Directions
A verbatim reproduction of the lines below, from the line containing "Produits (386, 1429)" through the line containing "Mathematical Modeling (1013, 696)", both ends included, is the whole required output.

(Stored data entries)
──────────────────────────────

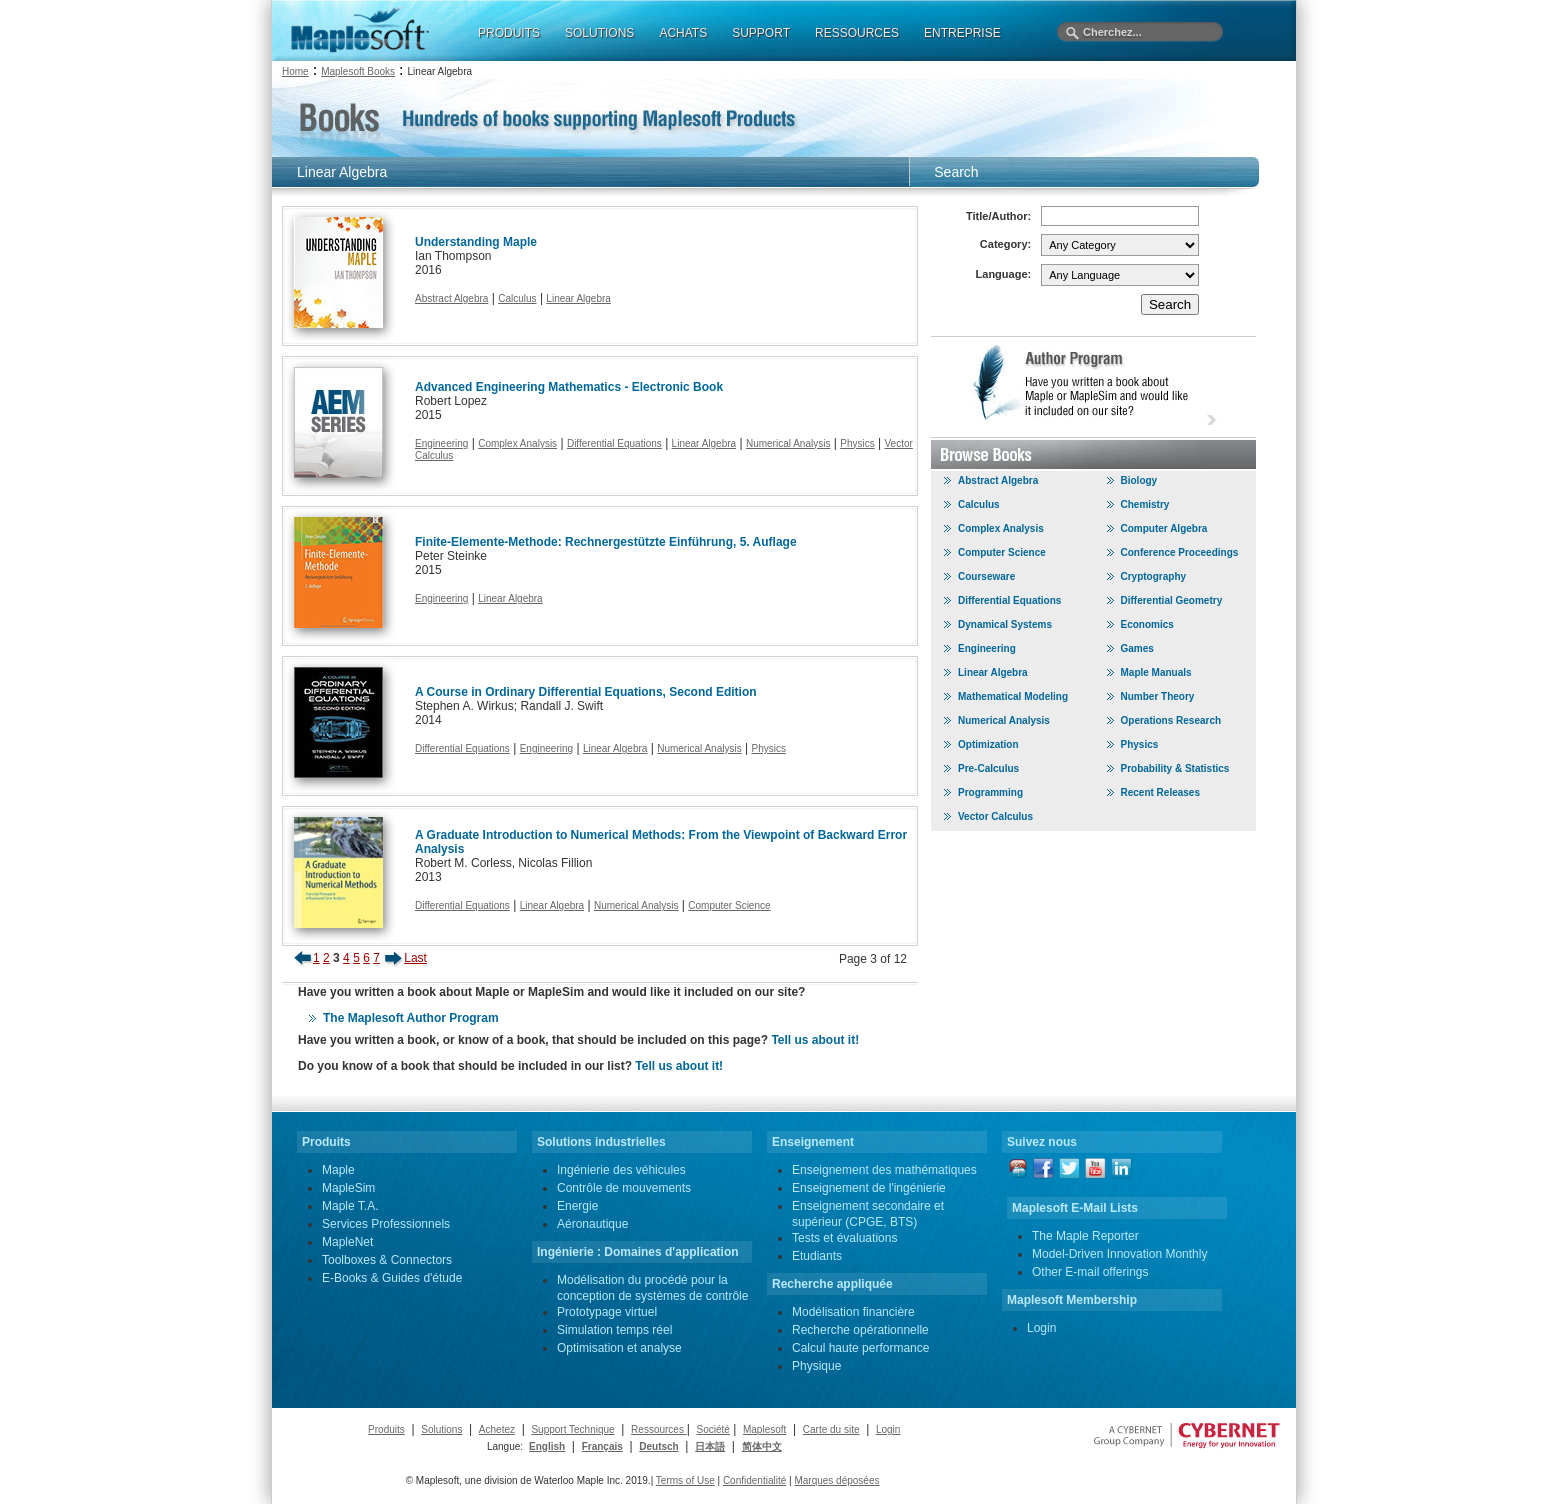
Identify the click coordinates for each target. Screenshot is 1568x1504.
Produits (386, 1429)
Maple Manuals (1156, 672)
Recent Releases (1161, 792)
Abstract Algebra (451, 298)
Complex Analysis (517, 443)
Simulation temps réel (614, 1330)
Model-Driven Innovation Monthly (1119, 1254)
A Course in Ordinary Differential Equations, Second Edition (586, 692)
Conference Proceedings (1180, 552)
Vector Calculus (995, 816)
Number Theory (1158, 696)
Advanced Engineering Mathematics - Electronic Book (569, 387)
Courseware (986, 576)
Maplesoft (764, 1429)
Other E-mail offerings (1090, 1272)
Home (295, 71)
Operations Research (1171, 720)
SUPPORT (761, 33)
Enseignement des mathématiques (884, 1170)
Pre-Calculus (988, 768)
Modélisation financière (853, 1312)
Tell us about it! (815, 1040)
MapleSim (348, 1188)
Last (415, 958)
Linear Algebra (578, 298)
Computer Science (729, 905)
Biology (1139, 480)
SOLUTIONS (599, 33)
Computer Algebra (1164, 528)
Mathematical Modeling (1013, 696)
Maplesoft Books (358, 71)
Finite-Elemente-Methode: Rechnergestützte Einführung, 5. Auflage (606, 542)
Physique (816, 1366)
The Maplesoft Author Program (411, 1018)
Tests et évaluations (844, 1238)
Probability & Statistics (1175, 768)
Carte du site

──────────────────────────────

Task answer
Produits (386, 1429)
Maple Manuals (1156, 672)
Recent Releases (1161, 792)
Abstract Algebra (451, 298)
Complex Analysis (517, 443)
Simulation temps réel (614, 1330)
Model-Driven Innovation Monthly (1119, 1254)
A Course in Ordinary Differential Equations, Second Edition (586, 692)
Conference Proceedings (1180, 552)
Vector Calculus (995, 816)
Number Theory (1158, 696)
Advanced Engineering Mathematics - Electronic Book (569, 387)
Courseware (986, 576)
Maplesoft (764, 1429)
Other E-mail offerings (1090, 1272)
Home (295, 71)
Operations Research (1171, 720)
SUPPORT (761, 33)
Enseignement des mathématiques (884, 1170)
Pre-Calculus (988, 768)
Modélisation financière (853, 1312)
Tell us about it! (815, 1040)
MapleSim (348, 1188)
Last (415, 958)
Linear Algebra (578, 298)
Computer Science (729, 905)
Biology (1139, 480)
SOLUTIONS (599, 33)
Computer Algebra (1164, 528)
Mathematical Modeling (1013, 696)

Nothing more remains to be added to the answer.